Defensiveness and a lack of transparency around policy undermined public trust in the common sense and necessary behaviour change we needed to protect us. For example, allowing church gatherings while lecturing the nation on partying, smacked of hypocrisy and moralism rather than genuine health concern.

It is my belief that though South Africa’s response to COVID-19 has been affirming to see, it has come at a cost. To explain why I have to return to the question of moral injury and the consequences of throwing a nation’s efforts at a single disease — however devastating that disease may be. 

Early in South Africa’s pandemic preparations, there had been discussions about potential moral injury with regards to COVID-19 cases. For example, doctors began debating whether enough ventilators would be available to COVID-19 patients and how hard choices might need to be made to decide who will be given access to one. But, despite these concerns, potential shortages of care did not emerge, certainly nothing compared to what the country faced in the early days of the HIV pandemic.

‘In our efforts to stop one pandemic we may have harmed, possibly crippled, our efforts to fight HIV and TB’

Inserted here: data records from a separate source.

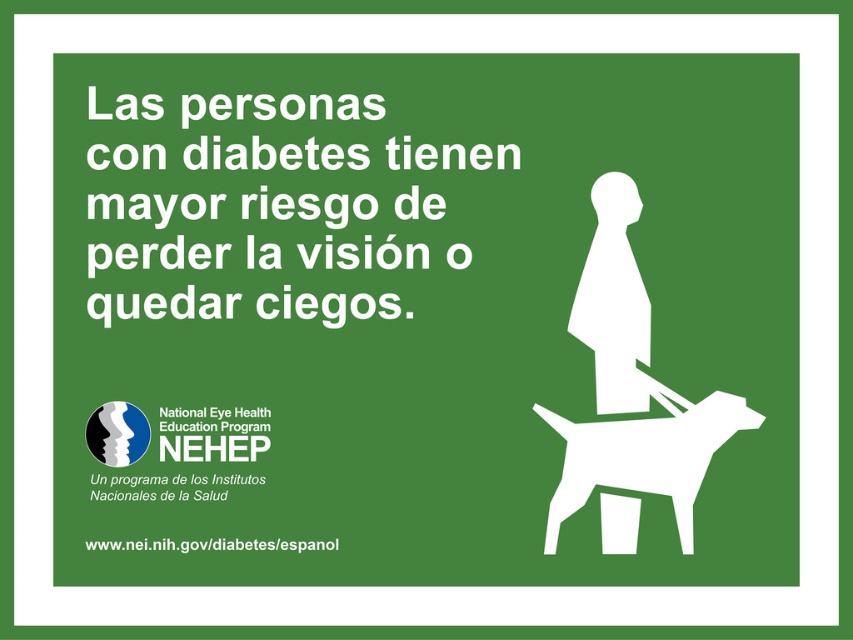 Question: Which point is closer to the camera?

Choices:
 (A) (621, 397)
 (B) (544, 541)

Answer: (B)

Question: Can you confirm if white matte dog at lower right is positioned to the left of white matte silhouette at center?

Choices:
 (A) yes
 (B) no

Answer: (B)

Question: Is white matte dog at lower right to the right of white matte silhouette at center from the viewer's perspective?

Choices:
 (A) no
 (B) yes

Answer: (B)

Question: Which point is closer to the camera?

Choices:
 (A) white matte silhouette at center
 (B) white matte dog at lower right

Answer: (B)

Question: Is white matte dog at lower right positioned in front of white matte silhouette at center?

Choices:
 (A) yes
 (B) no

Answer: (A)

Question: Which point appears farthest from the camera in this image?

Choices:
 (A) (585, 308)
 (B) (544, 547)

Answer: (A) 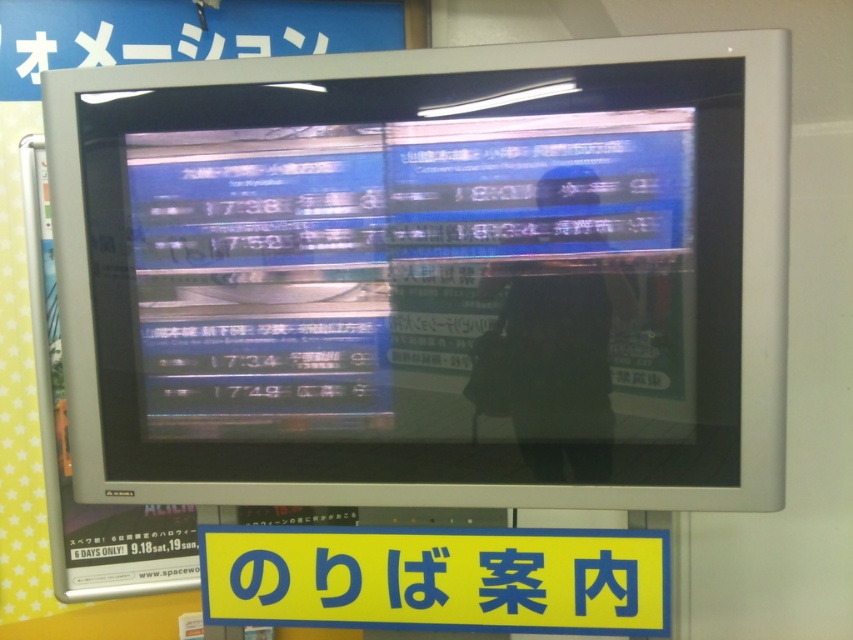 Is yellow matte sign at center smaller than dark gray fabric man at center?

Actually, yellow matte sign at center might be larger than dark gray fabric man at center.

Does yellow matte sign at center have a greater height compared to dark gray fabric man at center?

Incorrect, yellow matte sign at center's height is not larger of dark gray fabric man at center's.

Locate an element on the screen. The height and width of the screenshot is (640, 853). yellow matte sign at center is located at coordinates tap(437, 579). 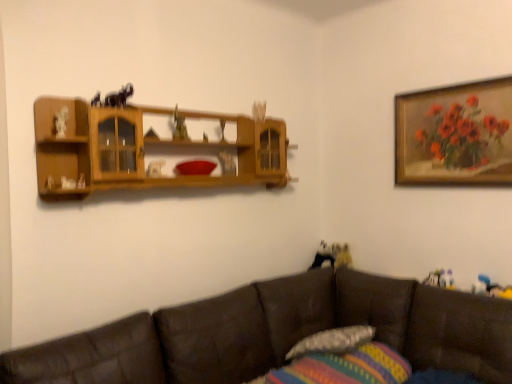 The height and width of the screenshot is (384, 512). I want to click on vacant area on top of wooden framed painting of flowers at upper right (from a real-world perspective), so click(449, 85). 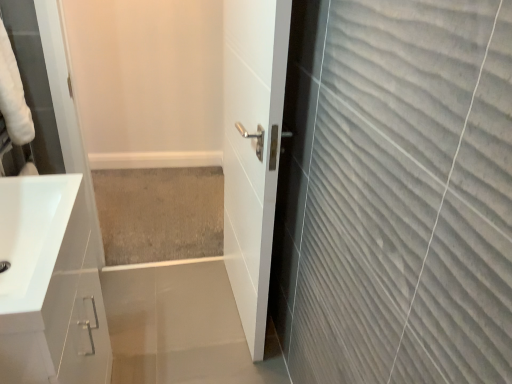 Question: Is white glossy door at center positioned in front of white glossy sink at lower left?

Choices:
 (A) yes
 (B) no

Answer: (B)

Question: From a real-world perspective, is white glossy door at center positioned under white glossy sink at lower left based on gravity?

Choices:
 (A) yes
 (B) no

Answer: (A)

Question: Does white glossy door at center appear on the right side of white glossy sink at lower left?

Choices:
 (A) yes
 (B) no

Answer: (A)

Question: Is white glossy door at center facing towards white glossy sink at lower left?

Choices:
 (A) no
 (B) yes

Answer: (B)

Question: Does white glossy door at center have a greater width compared to white glossy sink at lower left?

Choices:
 (A) yes
 (B) no

Answer: (B)

Question: Relative to white glossy door at center, is beige carpet at center in front or behind?

Choices:
 (A) front
 (B) behind

Answer: (B)

Question: Considering the positions of beige carpet at center and white glossy door at center in the image, is beige carpet at center wider or thinner than white glossy door at center?

Choices:
 (A) thin
 (B) wide

Answer: (B)

Question: Does point (101, 226) appear closer or farther from the camera than point (258, 18)?

Choices:
 (A) farther
 (B) closer

Answer: (A)

Question: Considering the positions of beige carpet at center and white glossy door at center in the image, is beige carpet at center bigger or smaller than white glossy door at center?

Choices:
 (A) big
 (B) small

Answer: (B)

Question: Considering the positions of white glossy door at center and white glossy sink at lower left in the image, is white glossy door at center wider or thinner than white glossy sink at lower left?

Choices:
 (A) wide
 (B) thin

Answer: (B)

Question: Is white glossy door at center spatially inside white glossy sink at lower left, or outside of it?

Choices:
 (A) outside
 (B) inside

Answer: (A)

Question: From the image's perspective, is white glossy door at center located above or below white glossy sink at lower left?

Choices:
 (A) above
 (B) below

Answer: (A)

Question: In the image, is white glossy door at center positioned in front of or behind white glossy sink at lower left?

Choices:
 (A) behind
 (B) front

Answer: (A)

Question: From a real-world perspective, relative to beige carpet at center, is white glossy door at center vertically above or below?

Choices:
 (A) above
 (B) below

Answer: (A)

Question: From the image's perspective, is white glossy door at center above or below beige carpet at center?

Choices:
 (A) above
 (B) below

Answer: (A) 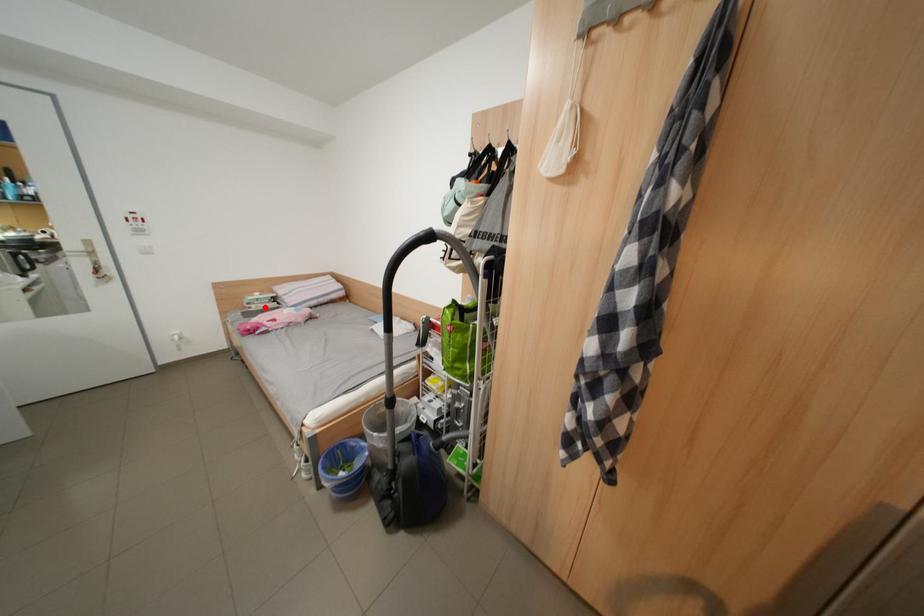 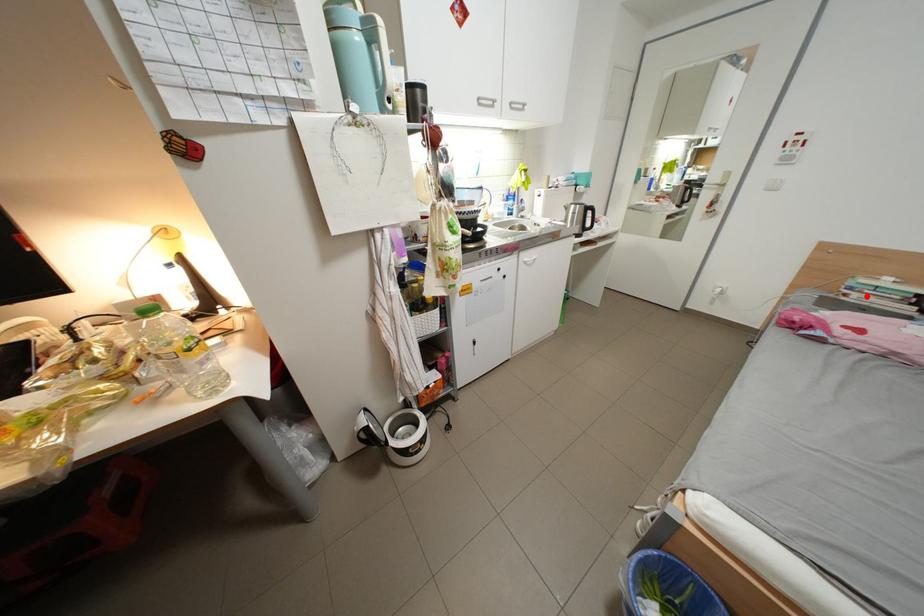 I am providing you with two images of the same scene from different viewpoints. A red point is marked on the first image and another point is marked on the second image. Do the highlighted points in image1 and image2 indicate the same real-world spot?

Yes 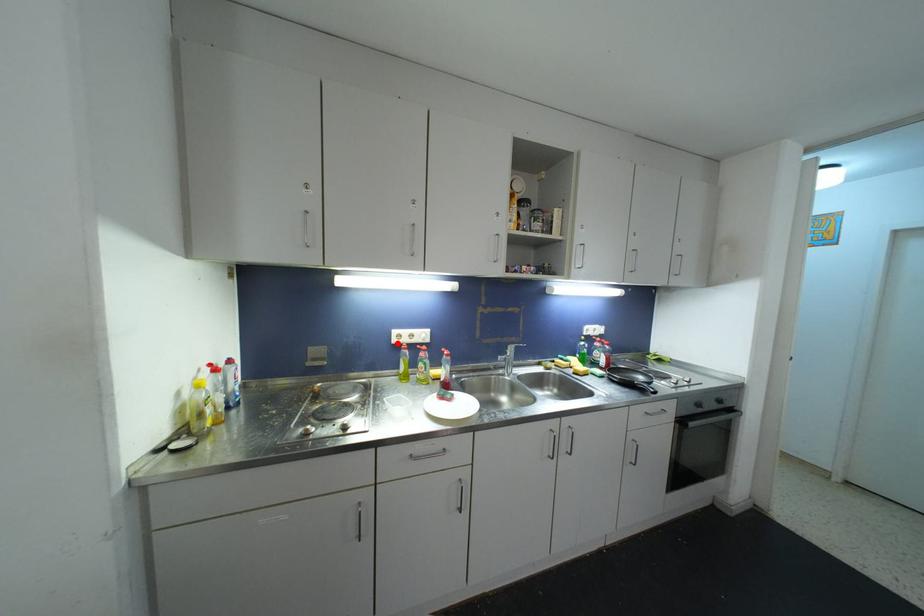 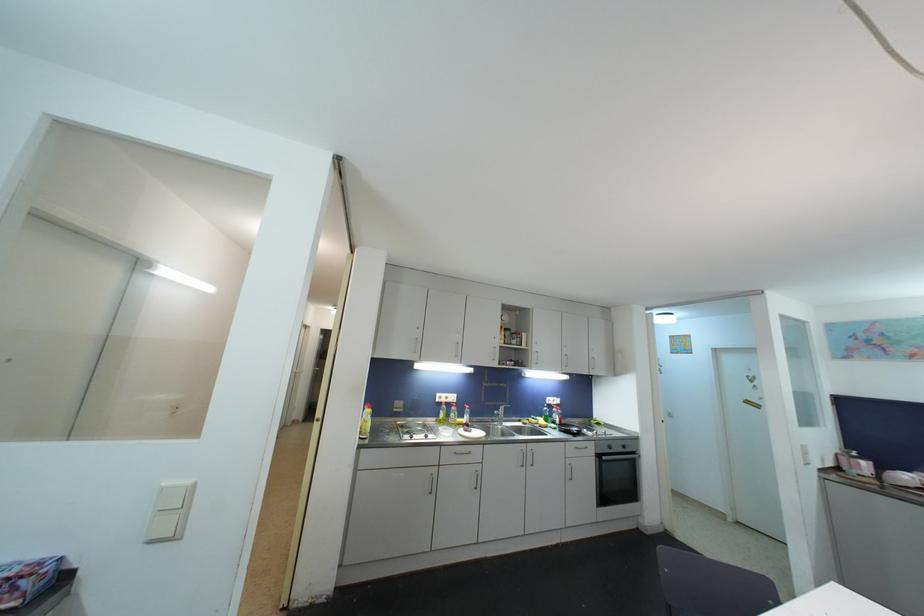 The point at the highlighted location is marked in the first image. Where is the corresponding point in the second image?

(441, 403) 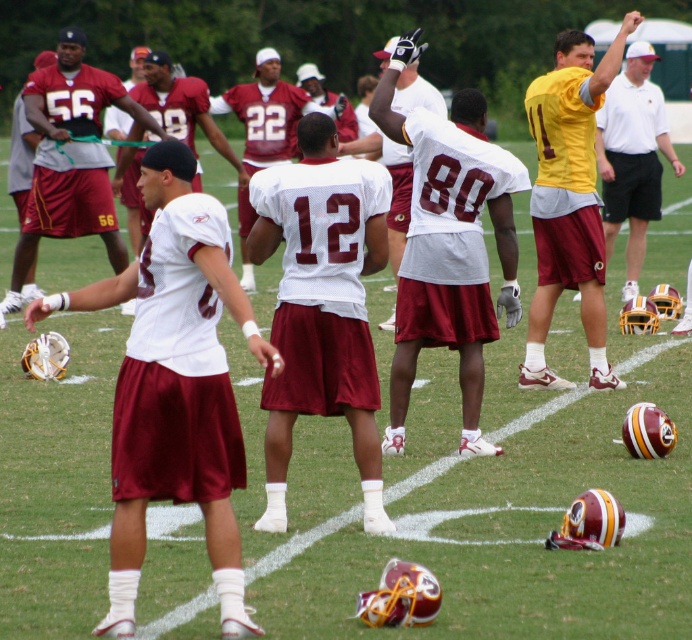 Question: Which point is closer to the camera?

Choices:
 (A) yellow jersey at center
 (B) maroon satin jersey at center

Answer: (B)

Question: Which point is closer to the camera?

Choices:
 (A) (75, 208)
 (B) (579, 184)

Answer: (B)

Question: Which point is closer to the camera?

Choices:
 (A) (619, 102)
 (B) (273, 390)

Answer: (B)

Question: Can you confirm if white matte jersey at center is positioned to the right of maroon satin jersey at center?

Choices:
 (A) yes
 (B) no

Answer: (A)

Question: Where is yellow jersey at upper right located in relation to maroon jersey at center in the image?

Choices:
 (A) below
 (B) above

Answer: (A)

Question: Can you confirm if yellow jersey at upper right is positioned below maroon satin jersey at center?

Choices:
 (A) no
 (B) yes

Answer: (A) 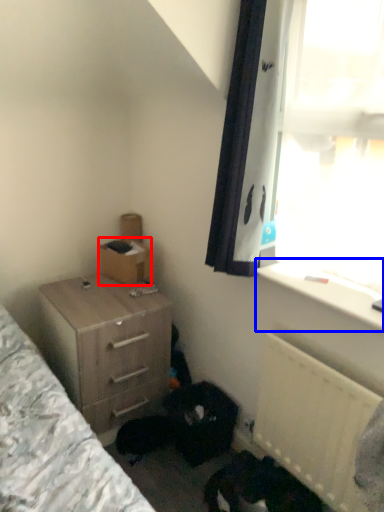 Question: Which of the following is the closest to the observer, box (highlighted by a red box) or window sill (highlighted by a blue box)?

Choices:
 (A) box
 (B) window sill

Answer: (B) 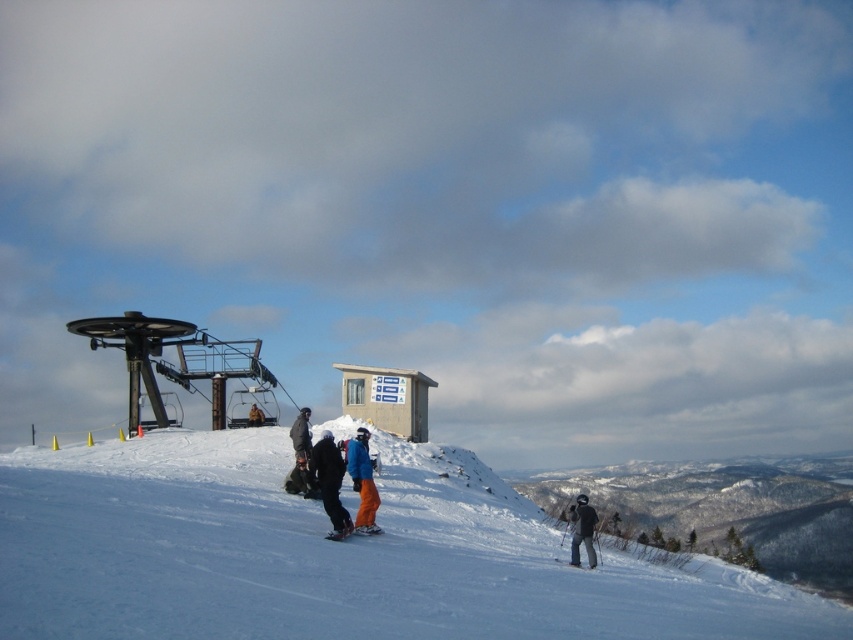 You are a winter sports instructor planning to set up a beginner course between the blue snowboarder at center and the orange matte ski at center. The minimum required distance for the course is 30 feet. Can the space between them accommodate the course?

The distance between the blue snowboarder at center and the orange matte ski at center is 34.19 feet, which exceeds the minimum requirement of 30 feet. Therefore, the space can accommodate the beginner course.

You are a winter sports enthusiast who wants to know if the orange matte ski at lower center is fully submerged in the white powdery snow at center. Based on the scene, can you determine this?

The white powdery snow at center has a greater height compared to the orange matte ski at lower center, so the orange matte ski at lower center is fully submerged in the white powdery snow at center. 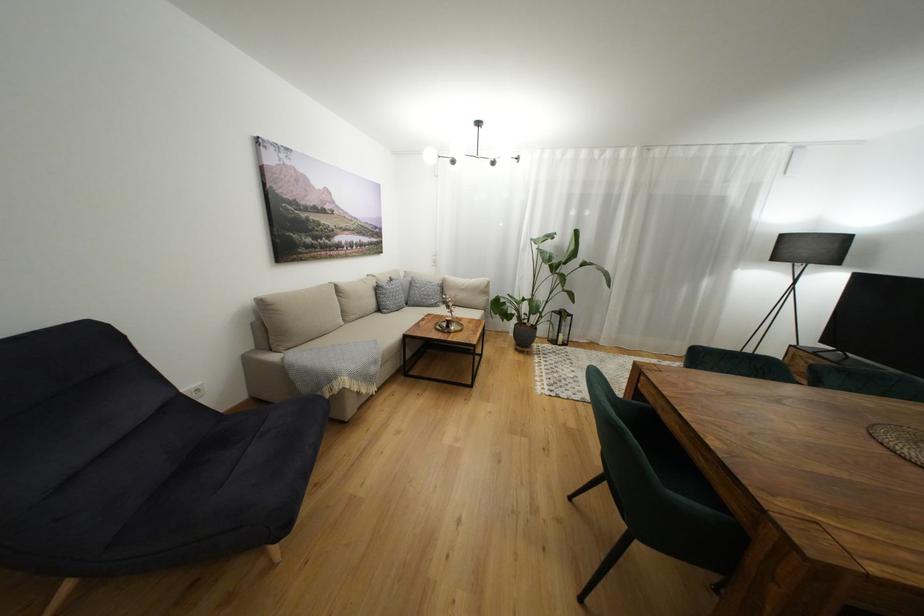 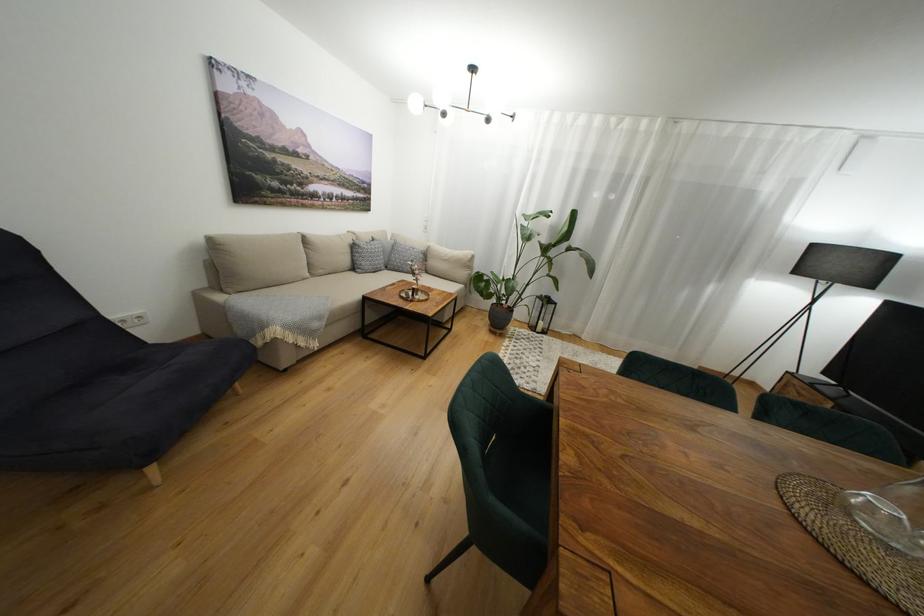 Question: The first image is from the beginning of the video and the second image is from the end. How did the camera likely rotate when shooting the video?

Choices:
 (A) Left
 (B) Right
 (C) Up
 (D) Down

Answer: (D) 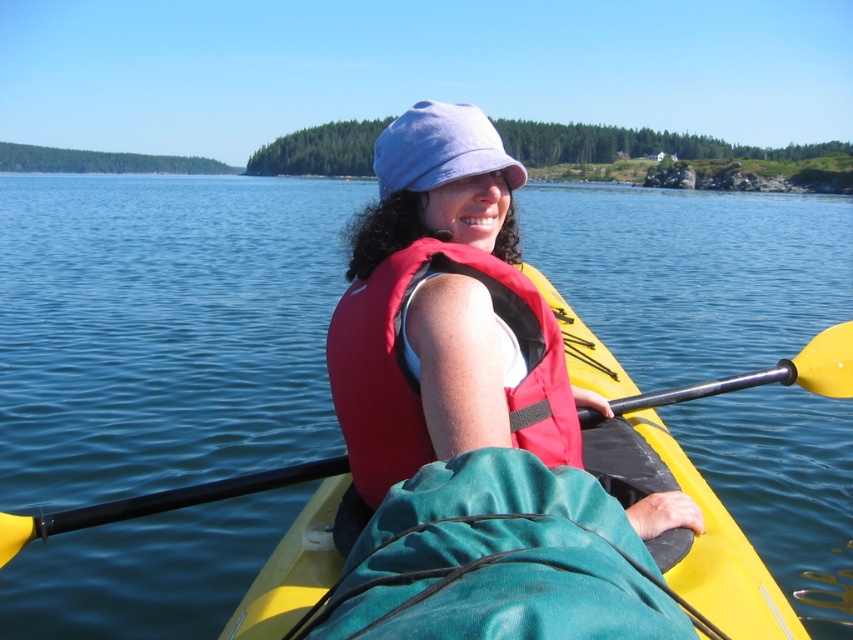 Question: Which point appears farthest from the camera in this image?

Choices:
 (A) (303, 584)
 (B) (112, 480)
 (C) (370, 401)
 (D) (486, 145)

Answer: (B)

Question: Which of these objects is positioned closest to the red matte life jacket at center?

Choices:
 (A) matte red life vest at center
 (B) yellow plastic canoe at center

Answer: (A)

Question: Where is blue water at center located in relation to matte red life vest at center in the image?

Choices:
 (A) right
 (B) left

Answer: (B)

Question: Based on their relative distances, which object is nearer to the matte red life vest at center?

Choices:
 (A) red matte life jacket at center
 (B) yellow plastic canoe at center

Answer: (A)

Question: Observing the image, what is the correct spatial positioning of matte red life vest at center in reference to red matte life jacket at center?

Choices:
 (A) above
 (B) below

Answer: (A)

Question: Does blue water at center appear on the left side of matte red life vest at center?

Choices:
 (A) no
 (B) yes

Answer: (B) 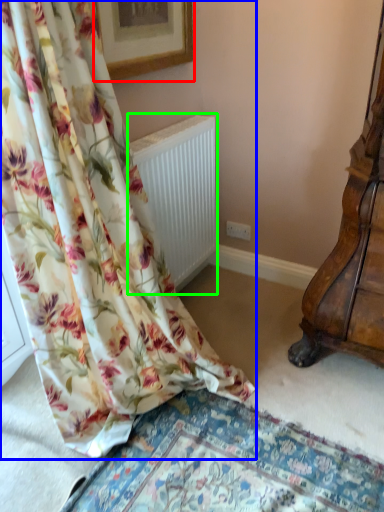 Question: Estimate the real-world distances between objects in this image. Which object is farther from picture frame (highlighted by a red box), curtain (highlighted by a blue box) or radiator (highlighted by a green box)?

Choices:
 (A) curtain
 (B) radiator

Answer: (A) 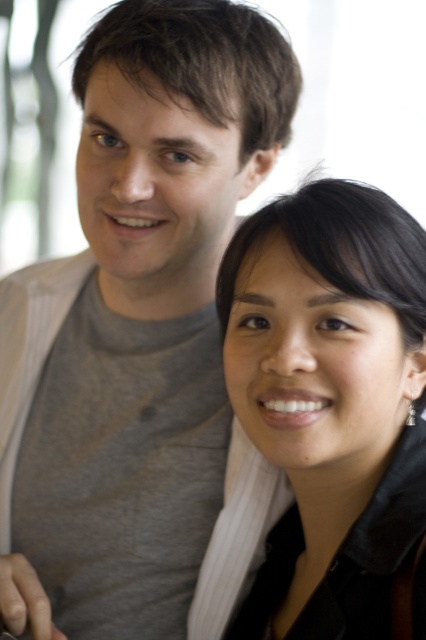 Question: In this image, where is gray cotton t-shirt at upper left located relative to black leather jacket at center?

Choices:
 (A) left
 (B) right

Answer: (A)

Question: Which object is closer to the camera taking this photo?

Choices:
 (A) black leather jacket at center
 (B) gray cotton t-shirt at upper left

Answer: (A)

Question: Does gray cotton t-shirt at upper left have a lesser width compared to black leather jacket at center?

Choices:
 (A) yes
 (B) no

Answer: (B)

Question: Can you confirm if gray cotton t-shirt at upper left is wider than black leather jacket at center?

Choices:
 (A) no
 (B) yes

Answer: (B)

Question: Which point appears farthest from the camera in this image?

Choices:
 (A) (322, 500)
 (B) (34, 410)

Answer: (B)

Question: Among these objects, which one is farthest from the camera?

Choices:
 (A) gray cotton t-shirt at upper left
 (B) black leather jacket at center

Answer: (A)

Although South Africa was right to take COVID-19 seriously, preparations caused many primary health programmes to be neglected, in particular for tuberculosis and HIV, and our vaccine programme. Essentially, many plans nearly collapsed or were seriously constrained. The risk of life lost to COVID-19 seemed to eclipse other diseases.

Instead of having an adult conversation, South Africa had a massive investment of resources in COVID-19 that, although in some ways justified, didn’t ask what the implications were for the country’s HIV and TB efforts — diseases which still affect millions of South Africans.

South Africa appears to have been spared the worst of the COVID-19 pandemic. The potential reasons why — our relatively young population or some resistance conferred by the pre-existing coronaviruses already circulating, for example — are still being researched. There is also a possibility that as the country begins to open up again we may have a second spike.

But what I am certain of is that in our efforts to stop one pandemic we may have harmed, possibly crippled, our efforts to fight HIV and TB. 

During the HIV pandemic, the moral injury I felt was the casual indifference of the state towards people like Jane who might do everything right yet still die. Today, it is watching one disease be pitted against others when cool heads should be seeing how we can tackle COVID-19 while, at the same time, preserving our precious public health gains in other areas. No person, and no disease, should have been left behind on the floor.

* Not her real name

Francois Venter is the head of Ezintsha. Ezintsha is a research and policy unit based at the faculty of health sciences at Wits University.